He contemplado
procesiones en los más variados y pintorescos lugares y con frecuencia, por cumplimiento del convenio colectivo, he
tenido que formar parte integrante del piadoso cortejo. Pero hoy, sorpresas que
da la vida, me he superado con creces. A ver ¿quién de vosotros ustedes ha
presenciado una procesión desde la visual de los delfines?
Andaba
dando brazadas entre las sosegadas olas del mediodía cuando escucho un repicar
vibrante de las campanas y oteo a lo lejos una pequeña flotilla de
embarcaciones pesqueras y deportivas que se van acercando a la línea en la que
yo me estoy bañando. Al frente un pequeño barco pesquero adornado con
guirnaldas y banderas españolas y andaluzas y en la proa una imagen deslumbrante
de la Virgen del Carmen sentada sosteniendo al niño divino. Según se va
acercando a la orilla, los cientos de bañistas que pueblan la playa se van
agolpando a su alrededor metiéndose en el agua o permaneciendo en la arena
frente a la nave, gritando vivas y guapa, aplaudiendo y levantando las brazos
con gestos de alborozo y saludo. Desde luego fue un espectáculo impresionante el que ofrecía
aquella masa ingente de devotos. No se me pusieron los pelos de punta porque los
tenía a remojo, pero estuve a punto de dar coletazos de entusiasmo. Ciertamente Andalucía es la tierra y el agua
de María Santísima.
Por
lo demás, hoy me ha tocado compartir espacio con una especie de asentamiento
volante del hogar del pensionista de Jerez. Un grupo de matrimonios jubilados,
comandados por el Lele, un andaluz pequeño y desgarbado que más que hablar
pregonaba y que iba recibiendo a los colegas e indicándoles dónde colocar las
hamacas con salidas de este cariz: “Me caguen en el co… (piiii) de tu tía frasquita”, frase que tiene su intríngulis
si se piensa despacio en lo de llevarlo a cabo. Poco amigo del sobeo de las
cremas él defiende el axioma de que lo eficaz es echarse aceite de oliva, y puestos, pienso para mis adentros, un poquito de vinagre.

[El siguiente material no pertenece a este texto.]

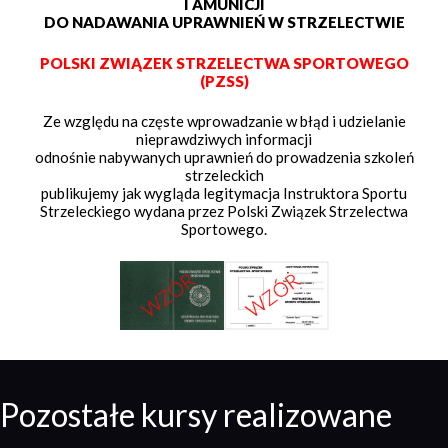
I AMUNICJI
DO NADAWANIA UPRAWNIEŃ W STRZELECTWIE
POLSKI ZWIĄZEK STRZELECTWA SPORTOWEGO
(PZSS)
Ze względu na częste wprowadzanie w błąd i udzielanie
nieprawdziwych informacji
odnośnie nabywanych uprawnień do prowadzenia szkoleń
strzeleckich
publikujemy jak wygląda legitymacja Instruktora Sportu
Strzeleckiego wydana przez Polski Związek Strzelectwa
Sportowego.
Pozostałe kursy realizowane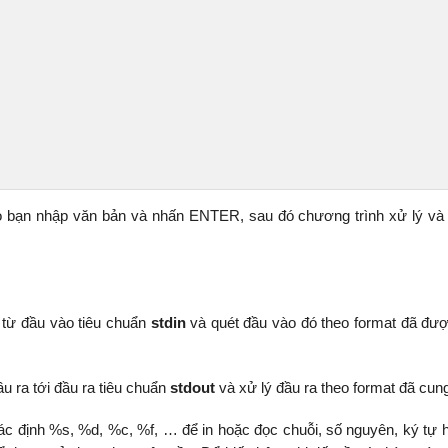
cho bạn nhập văn bản và nhấn ENTER, sau đó chương trình xử lý và
từ đầu vào tiêu chuẩn
stdin
và quét đầu vào đó theo format đã đư
u ra tới đầu ra tiêu chuẩn
stdout
và xử lý đầu ra theo format đã cun
xác định %s, %d, %c, %f, … để in hoặc đọc chuỗi, số nguyên, ký tự 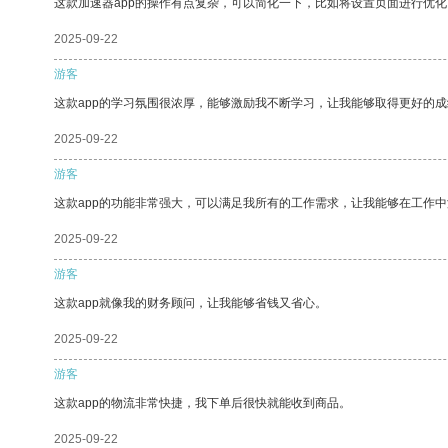
这款加速器app的操作有点复杂，可以简化一下，比如将设置页面进行优化
2025-09-22
游客
这款app的学习氛围很浓厚，能够激励我不断学习，让我能够取得更好的成
2025-09-22
游客
这款app的功能非常强大，可以满足我所有的工作需求，让我能够在工作
2025-09-22
游客
这款app就像我的财务顾问，让我能够省钱又省心。
2025-09-22
游客
这款app的物流非常快捷，我下单后很快就能收到商品。
2025-09-22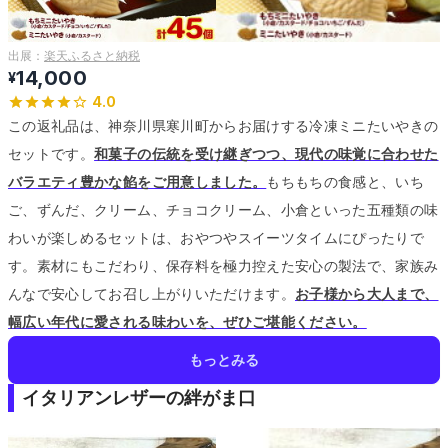
出展：
楽天ふるさと納税
14,000
¥
4.0
この返礼品は、神奈川県寒川町からお届けする冷凍ミニたいやきの
セットです。
和菓子の伝統を受け継ぎつつ、現代の味覚に合わせた
バラエティ豊かな餡をご用意しました。
もちもちの食感と、いち
ご、ずんだ、クリーム、チョコクリーム、小倉といった五種類の味
わいが楽しめるセットは、おやつやスイーツタイムにぴったりで
す。
素材にもこだわり、保存料を極力控えた安心の製法で、家族み
んなで安心してお召し上がりいただけます。
お子様から大人まで、
幅広い年代に愛される味わいを、ぜひご堪能ください。
もっとみる
イタリアンレザーの絆がま口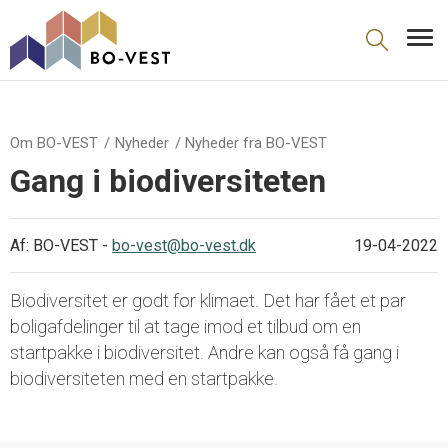
gå til indhold
Om BO-VEST
Nyheder
Nyheder fra BO-VEST
Gang i biodiversiteten
Af: BO-VEST -
bo-vest@bo-vest.dk
19-04-2022
Biodiversitet er godt for klimaet. Det har fået et par
boligafdelinger til at tage imod et tilbud om en
startpakke i biodiversitet. Andre kan også få gang i
biodiversiteten med en startpakke.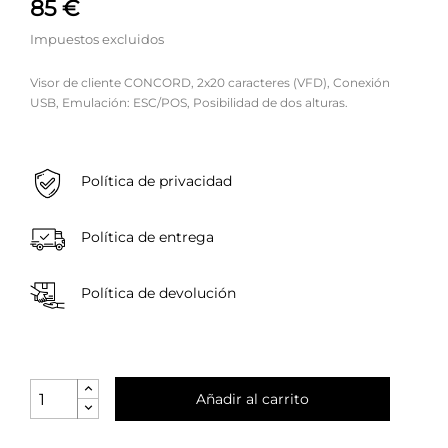
85 €
Impuestos excluidos
Visor de cliente CONCORD, 2x20 caracteres (VFD), Conexión
USB, Emulación: ESC/POS, Posibilidad de dos alturas.
Política de privacidad
Política de entrega
Política de devolución
Añadir al carrito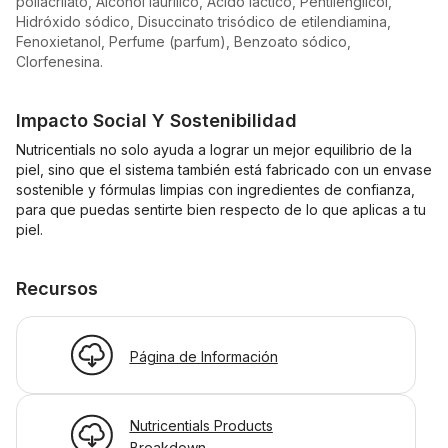
poliacrilato, Alcohol laurílico, Ácido láctico, Pentilenglicol,
Hidróxido sódico, Disuccinato trisódico de etilendiamina,
Fenoxietanol, Perfume (parfum), Benzoato sódico,
Clorfenesina.
Impacto Social Y Sostenibilidad
Nutricentials no solo ayuda a lograr un mejor equilibrio de la
piel, sino que el sistema también está fabricado con un envase
sostenible y fórmulas limpias con ingredientes de confianza,
para que puedas sentirte bien respecto de lo que aplicas a tu
piel.
Recursos
Página de Información
Nutricentials Products
Breakdown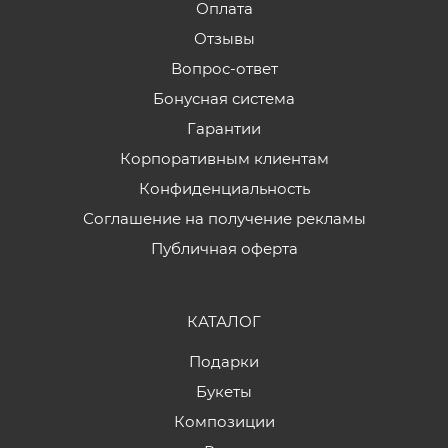
Оплата
Отзывы
Вопрос-ответ
Бонусная система
Гарантии
Корпоративным клиентам
Конфиденциальность
Соглашение на получение рекламы
Публичная оферта
КАТАЛОГ
Подарки
Букеты
Композиции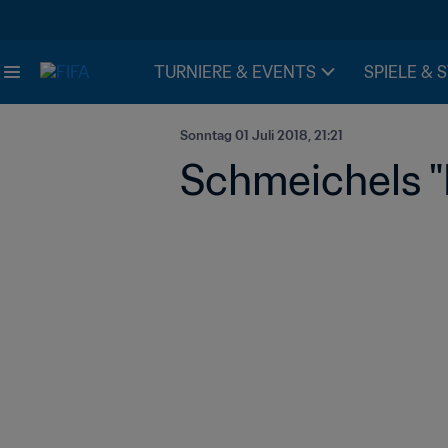
TURNIERE & EVENTS
SPIELE & 
Sonntag 01 Juli 2018, 21:21
Schmeichels "H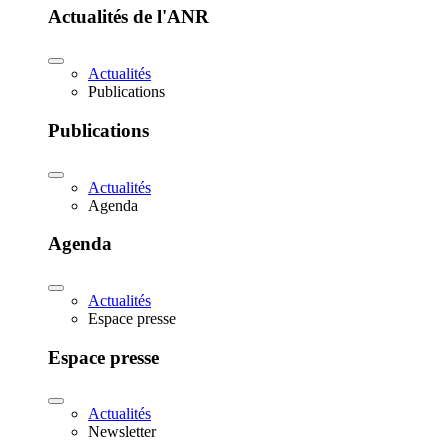
Actualités de l'ANR
Actualités
Publications
Publications
Actualités
Agenda
Agenda
Actualités
Espace presse
Espace presse
Actualités
Newsletter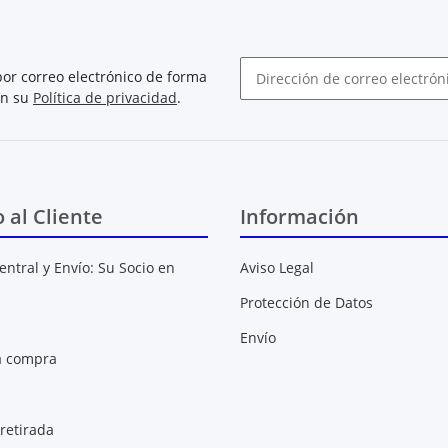
or correo electrónico de forma
on su
Política de privacidad
.
Boletín de noticias abonarse
o al Cliente
Información
entral y Envío: Su Socio en
Aviso Legal
Protección de Datos
Envío
a compra
retirada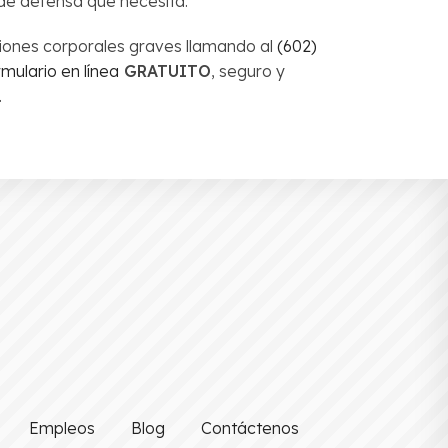
 de defensa que necesita.
iones corporales graves llamando al
(602)
rmulario en línea
GRATUITO
, seguro y
.
Empleos
Blog
Contáctenos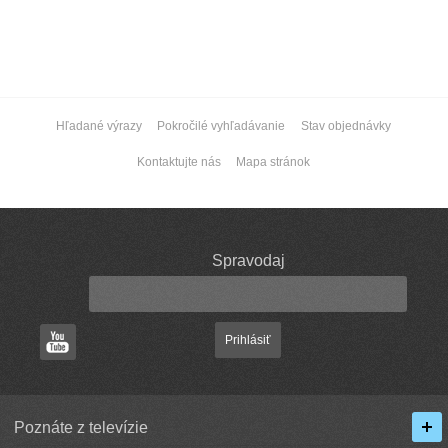
Hľadané výrazy
Pokročilé vyhľadávanie
Stav objednávky
Kontaktujte nás
Mapa stránok
Spravodaj
Prihlásiť
Poznáte z televízie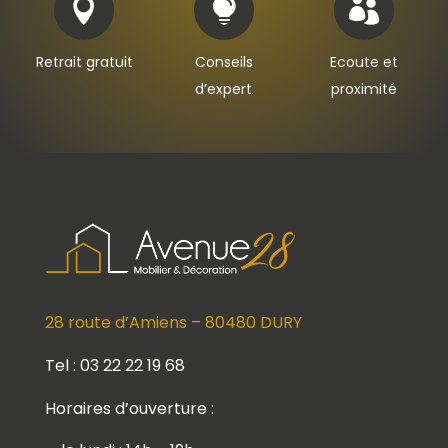



Retrait gratuit
Conseils
Ecoute et
d’expert
proximité
28 route d’Amiens – 80480 DURY
Tel : 03 22 22 19 68
Horaires d’ouverture :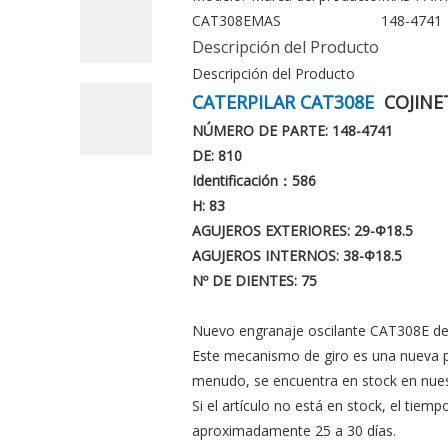
CAT308E
MAS
148-4741
Descripción del Producto
Descripción del Producto
CATERPILAR CAT308E
COJINE
NÚMERO DE PARTE: 148-4741
DE: 810
Identificación：586
H: 83
AGUJEROS EXTERIORES: 29
-Φ18.5
AGUJEROS INTERNOS: 38
-Φ18.5
Nº DE DIENTES: 75
Nuevo engranaje oscilante CAT308E de
Este mecanismo de giro es una nueva p
menudo, se encuentra en stock en nues
Si el artículo no está en stock, el tiemp
aproximadamente 25 a 30 días.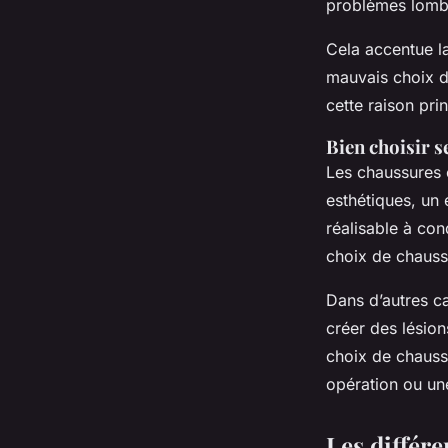
problèmes lomba
Cela accentue l
mauvais choix d
cette raison pr
Bien choisir s
Les chaussures o
esthétiques, un 
réalisable à co
choix de chaussu
Dans d’autres c
créer des lésion
choix de chauss
opération ou un
Les différe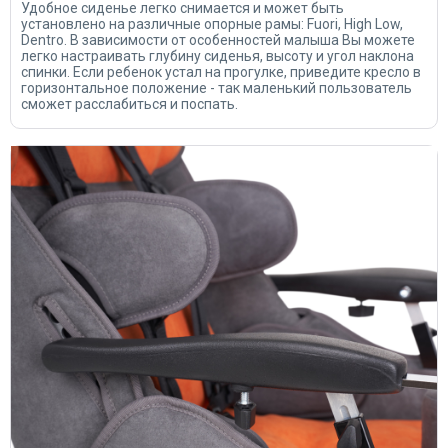
Удобное сиденье легко снимается и может быть
установлено на различные опорные рамы: Fuori, High Low,
Dentro. В зависимости от особенностей малыша Вы можете
легко настраивать глубину сиденья, высоту и угол наклона
спинки. Если ребенок устал на прогулке, приведите кресло в
горизонтальное положение - так маленький пользователь
сможет расслабиться и поспать.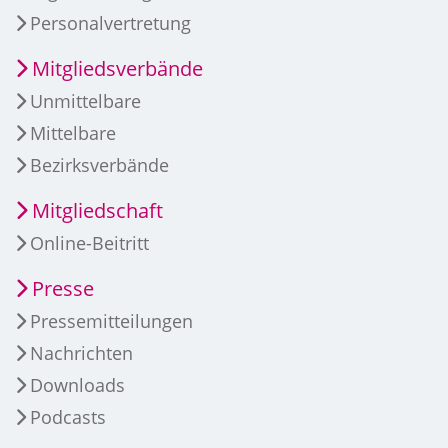
Personalvertretung
Mitgliedsverbände
Unmittelbare
Mittelbare
Bezirksverbände
Mitgliedschaft
Online-Beitritt
Presse
Pressemitteilungen
Nachrichten
Downloads
Podcasts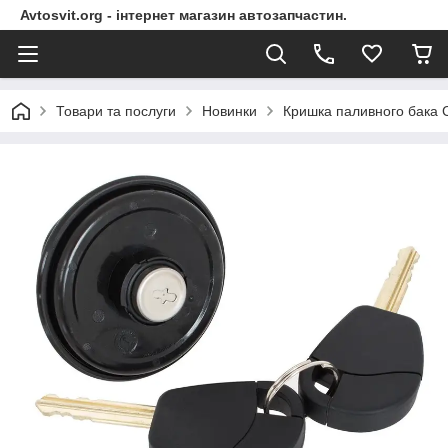
Avtosvit.org - інтернет магазин автозапчастин.
Товари та послуги
Новинки
Кришка паливного бака C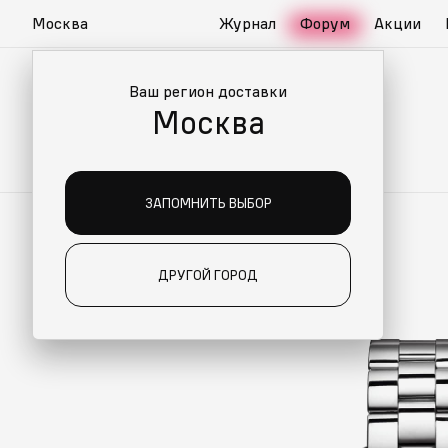
Москва
Журнал
Форум
Акции
Ваш регион доставки
Москва
ЗАПОМНИТЬ ВЫБОР
ДРУГОЙ ГОРОД
ИАЛЬНО ДЛЯ ВАС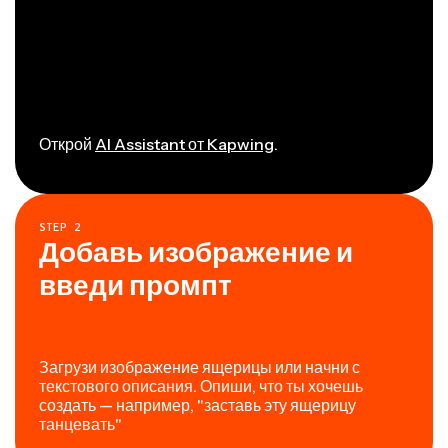
Открой
AI Assistant от Kapwing
.
STEP
2
Добавь изображение и
введи промпт
Загрузи изображение ящерицы или начни с
текстового описания. Опиши, что ты хочешь
создать — например, "заставь эту ящерицу
танцевать"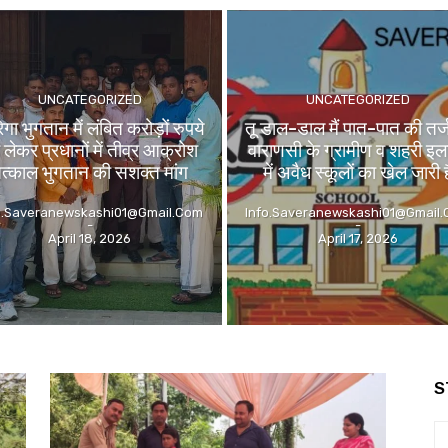
UNCATEGORIZED
UNCATEGORIZED
गा भुगतान में लंबित करोड़ों रुपये
तू डाल-डाल मैं पात-पात की तर्
 लेकर प्रधानों में तीव्र आक्रोश
वाराणसी के ग्रामीण व शहरी इला
त्काल भुगतान की सशक्त मांग
में अवैध स्कूलों का खेल जारी ह
o.saveranewskashi01@gmail.com
Info.saveranewskashi01@gmail
-
-
April 18, 2026
April 17, 2026
S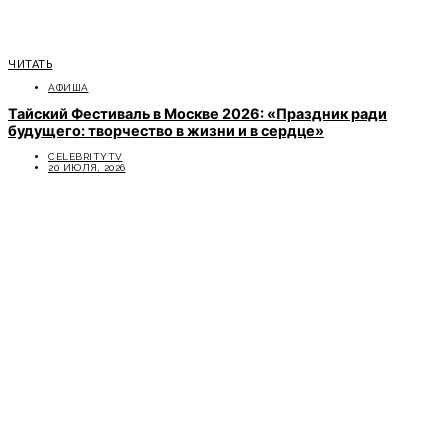
ЧИТАТЬ
АФИША
Тайский Фестиваль в Москве 2026: «Праздник ради
будущего: творчество в жизни и в сердце»
CELEBRITYTV
20 ИЮЛЯ, 2026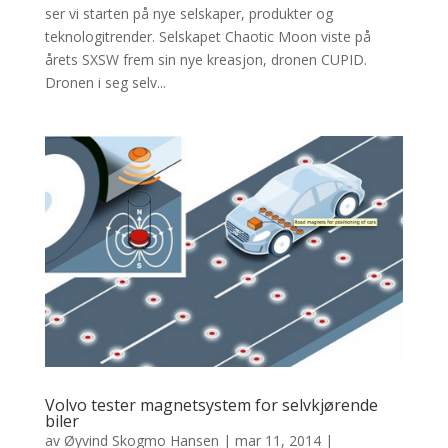
ser vi starten på nye selskaper, produkter og
teknologitrender. Selskapet Chaotic Moon viste på
årets SXSW frem sin nye kreasjon, dronen CUPID.
Dronen i seg selv...
Volvo tester magnetsystem for selvkjørende
biler
av
Øyvind Skogmo Hansen
|
mar 11, 2014
|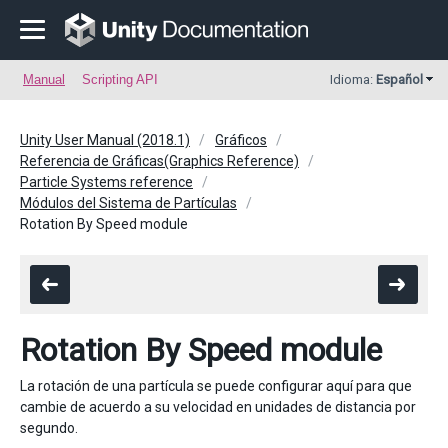
Manual
Scripting API
Idioma:
Español
Unity User Manual (2018.1)
Gráficos
Referencia de Gráficas(Graphics Reference)
Particle Systems reference
Módulos del Sistema de Partículas
Rotation By Speed module
Rotation By Speed module
La rotación de una partícula se puede configurar aquí para que
cambie de acuerdo a su velocidad en unidades de distancia por
segundo.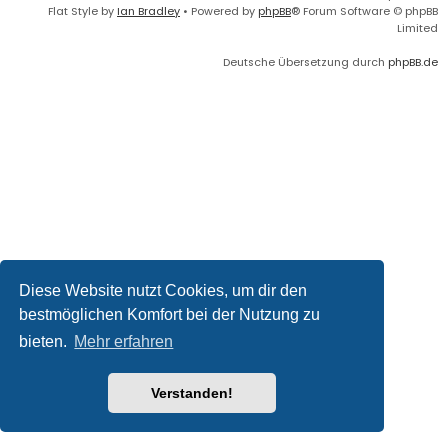
Flat Style by
Ian Bradley
• Powered by
phpBB
® Forum Software © phpBB
Limited
Deutsche Übersetzung durch
phpBB.de
Diese Website nutzt Cookies, um dir den
bestmöglichen Komfort bei der Nutzung zu
bieten.
Mehr erfahren
Verstanden!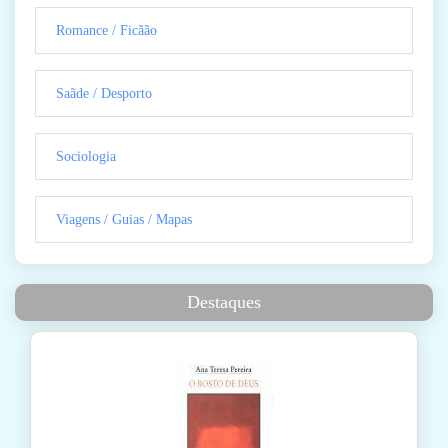
Romance / Ficãão
Saãde / Desporto
Sociologia
Viagens / Guias / Mapas
Destaques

Yo al Lele, con su gorra gris de marinero que
heredaría de Spencer Trecy cuando estuvo rondado por estos mares la del Viejo
y el Mar, le he apodado “Er señor de las Mareas”, leed bien, no el que “las marea”, que también, porque les ha
dado a sus dóciles compañeros, reacios a poner sus ajuares tan cerca del
oleaje, toda una espléndida plática de cómo y cuándo se dan las mareas y ahora,
joer, fiaros, esto no sube. Persuasivo no me pareció, me bastó observar que algunas de las
recatadas damas solo escucharle se colocaron los cachivaches encima de las
piernas y ahí los aguantaron durante
toda la mañana. Fue él también el que impulsó al grupo a la aventura, corriendo
entre gritos de ¡qué buena está hoy! y lanzándose al océano en el que braceó a
crol sin quitarse la gorra y manteniendo la cabeza fuera de agua con cuello de
cisne, como esas señoras que van a la piscina media hora después de haber
estado en el peluquero. El éxito fue similar, no hubo más nadadores y así me quedé con las ganas de asistir a un
ejercicio de natación sincronizada dirigida por el Lele.
Cuando les
dejé se habían puesto a jugar. No a lo que estáis pensando. Lo del Bingo en la
playa tiene mala salida: monedas de céntimos y arena no hacen buenas migas, y
menos cuando te falla la vista. Jugaban
al parchís en un tablero pintado en la toalla con unas fichas descomunales y un
dado que había que tirar con las dos manos.
Y ésta fue la
crónica de la jornada. La última por ahora. Mañana termina mi idílica estancia en esta playa encantada. Y cuando te expulsan del paraíso lo único
que te apetece es llorar y eso se hace en la intimidad. Cerramos el capítulo de Chipiona, pero
las perseidas siguen rasgando y embelleciendo los cielos de mi verano y el
vuestro. Lo importante es descubrirlas y lo mejor es compartir la aparición de
su paso fugaz y brillante con otro o con otros,
poder señalarlas estirando bien el dedo y decir: “mira, allí, allí hay otra…”.